Netto prepara-se para dirigir-se às suas terras. Caldeira ainda o acompanha.
Milonga e seus companheiros desertam, o menino – agora homem, guerreiro frustrado
e aleijado – tenta assassinar Netto e acaba morto por Caldeira. O capítulo
se encerra com uma simples frase do sargento: “– Milonga, negrinho
burro, matar um general não é mais um fato político

(p.139). A frase, irônica, resume toda a idéia central do romance.

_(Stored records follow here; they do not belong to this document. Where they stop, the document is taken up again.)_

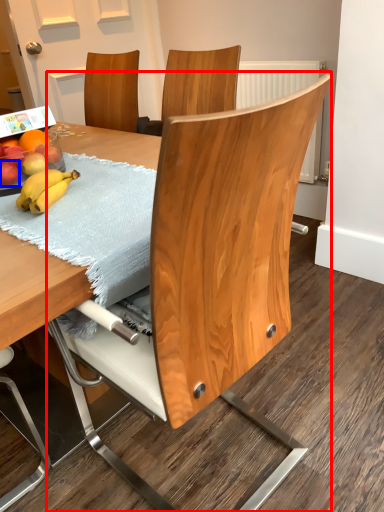 Question: Which point is further to the camera, chair (highlighted by a red box) or apple (highlighted by a blue box)?

Choices:
 (A) chair
 (B) apple

Answer: (B) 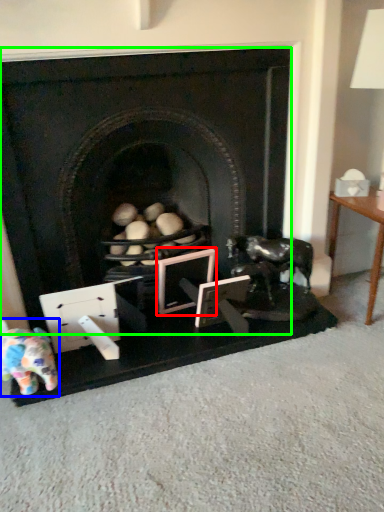 Question: Based on their relative distances, which object is nearer to picture frame (highlighted by a red box)? Choose from toy (highlighted by a blue box) and fireplace (highlighted by a green box).

Choices:
 (A) toy
 (B) fireplace

Answer: (B) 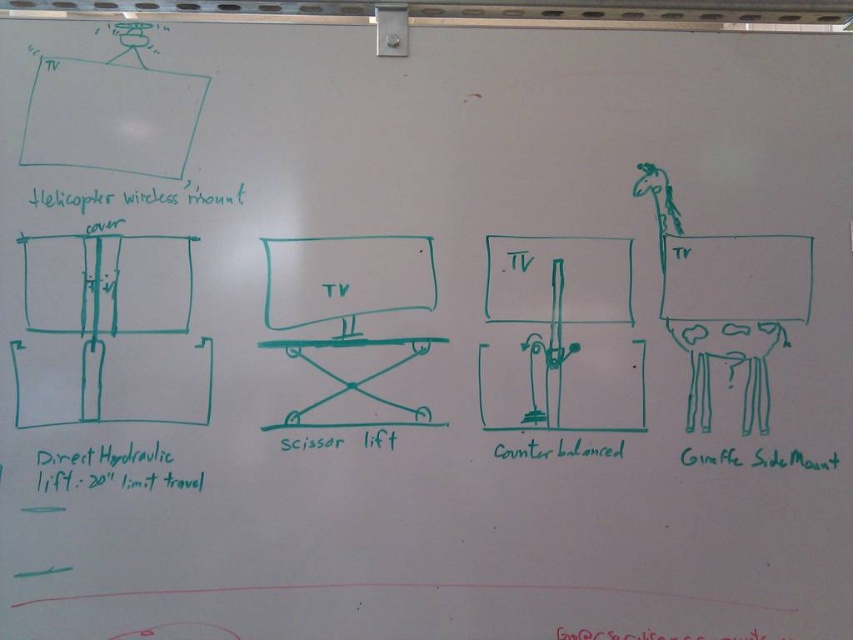 Who is more forward, [126,198] or [572,449]?

Point [126,198] is in front.

Can you confirm if green handwritten text at upper left is taller than counterbalanced at center?

Correct, green handwritten text at upper left is much taller as counterbalanced at center.

Image resolution: width=853 pixels, height=640 pixels. In order to click on green handwritten text at upper left in this screenshot , I will do `click(132, 196)`.

Which is in front, point (149, 204) or point (570, 637)?

Point (149, 204) is more forward.

Based on the photo, who is positioned more to the right, green handwritten text at upper left or red ink writing at lower center?

Positioned to the right is red ink writing at lower center.

The image size is (853, 640). In order to click on green handwritten text at upper left in this screenshot , I will do [132, 196].

The image size is (853, 640). Find the location of `green handwritten text at upper left`. green handwritten text at upper left is located at coordinates (132, 196).

Is direct hydraulic lift at lower left closer to camera compared to green matte giraffe side mount at right?

Yes, it is in front of green matte giraffe side mount at right.

Identify the location of direct hydraulic lift at lower left. (111, 468).

Which is behind, point (74, 452) or point (727, 449)?

The point (727, 449) is more distant.

Locate an element on the screen. Image resolution: width=853 pixels, height=640 pixels. direct hydraulic lift at lower left is located at coordinates [111, 468]. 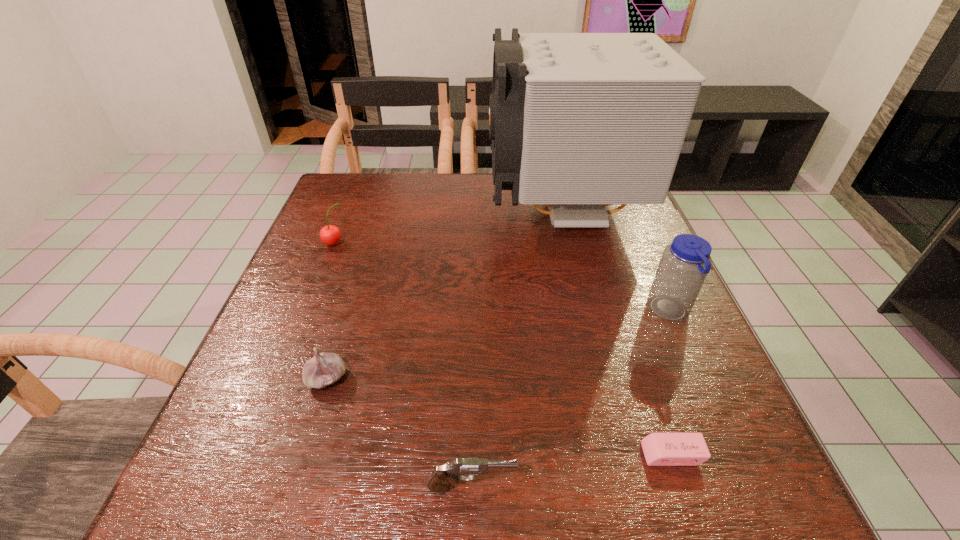 I want to click on blank region between the pistol and the water bottle, so click(570, 399).

This screenshot has width=960, height=540. I want to click on empty space that is in between the pistol and the third farthest object, so click(x=570, y=399).

Image resolution: width=960 pixels, height=540 pixels. I want to click on free space between the pistol and the tallest object, so click(516, 349).

The image size is (960, 540). I want to click on vacant area that lies between the pistol and the leftmost object, so click(403, 365).

At what (x,y) coordinates should I click in order to perform the action: click on vacant area that lies between the fifth object from right to left and the fourth nearest object. Please return your answer as a coordinate pair (x, y). The width and height of the screenshot is (960, 540). Looking at the image, I should click on (498, 345).

Locate an element on the screen. The image size is (960, 540). the fourth closest object to the nearest object is located at coordinates (578, 121).

Locate which object ranks in proximity to the fifth object from right to left. Please provide its 2D coordinates. Your answer should be formatted as a tuple, i.e. [(x, y)], where the tuple contains the x and y coordinates of a point satisfying the conditions above.

[(440, 480)] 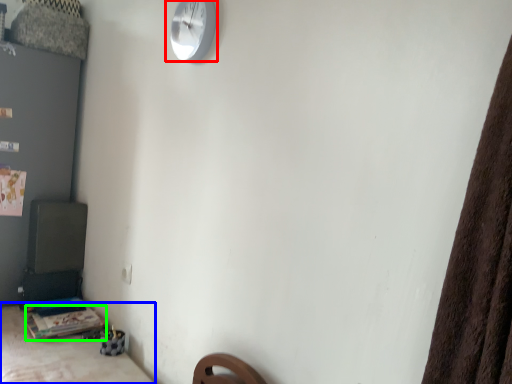 Question: Which object is the closest to the wall clock (highlighted by a red box)? Choose among these: furniture (highlighted by a blue box) or table (highlighted by a green box).

Choices:
 (A) furniture
 (B) table

Answer: (A)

– Piedra Sola, 25/6/1861: reúne dois movimentos contrários
e complementares. De um lado, o diálogo de Netto com o embaixador inglês;
de outro, o diálogo de Netto com Maria Escayola, sua futura mulher. Do
ponto de vista estrutural, os dois diálogos se opõem e ao mesmo
tempo se complementam: trata-se da vida pública – aquela que anima as
idéias e as ações de Netto no espaço público
e o levam à guerra; de outro, o espaço privado, em que o general
trata de constituir família. O capítulo se encerra, contudo, evidenciando
que ambas não se encontram assim tão distantes. A mulher, que
já perdera o primeiro marido na guerra, e que agüentara ainda o
penar do homem sobre uma cama, até a morte, indaga do futuro companheiro:
– Vem aí outra guerra. Não vem aí outra guerra?
(p.176). A resposta a esta indagação o leitor já a tem
através da História. Já se sabe que, de fato, Netto alistar-se-ia
ainda muitas outras vezes e que, numa dessas, na Guerra do Paraguai, viria a
morrer, quer por força de uma febre maligna, quer por força de
um ferimento infeccionado. Este capítulo de Piedra Sola, assim, é
uma explicação teórica para eventos como o da Guerra do
Paraguai e o que eles significam – o imperialismo britânico na América
do Sul – e um intermédio lírico entre as cenas de batalha e de
luta, ou seja, de violência, que constituem o grosso da narrativa. Serve,
igualmente, para evidenciar um outro lado do personagem, humanizando-o, pois
admite que um general também é capaz de amar. Serve, enfim, para
mostrar estes lados invisíveis da guerra: seus motivos políticos
e financeiros, como os da Inglaterra, mas também os danos que causa à
vida dos indivíduos, a destruição de lares e a infelicidade
familiar.

– Corrientes, 1º/7/1866: retoma a mesma cena inicial
e a continua. Netto, em delírio, imagina a chegada do sargento Caldeira.
Com sua ajuda, mata o capitão Ramirez, chefe argentino vingativo e violento,
e o tenente-coronel Philippe Fontaineblaux, a quem atribui a desnecessária
amputação das duas pernas do Capitão de los Santos. Depois,
exausto, sucumbe à doença e aceita o convite de Caronte, entrando
em sua barca, com o que se encerra o volume:

“Olhou para o céu escuro. Lembrou-se da lua no dorso dos
cavalos. Procurou a lua, mas só encontrou o reflexo prateado do seu
resplandor. Aproximou-se da canoa pisando vagaroso a areia macia, já
sem pressentimentos, sem cautela, sem olhar para o Vulto, sentindo a mordida
fria do ar, dominando o narcisismo desatento, recuperando com satisfação
a tolerância, a paternalidade, sentindo-se sagaz e dissimuladamente
majestoso. Olhou a praia deserta. (Agora, o vento estava a favor). Netto
empurrou a canoa e saltou para dentro dela.”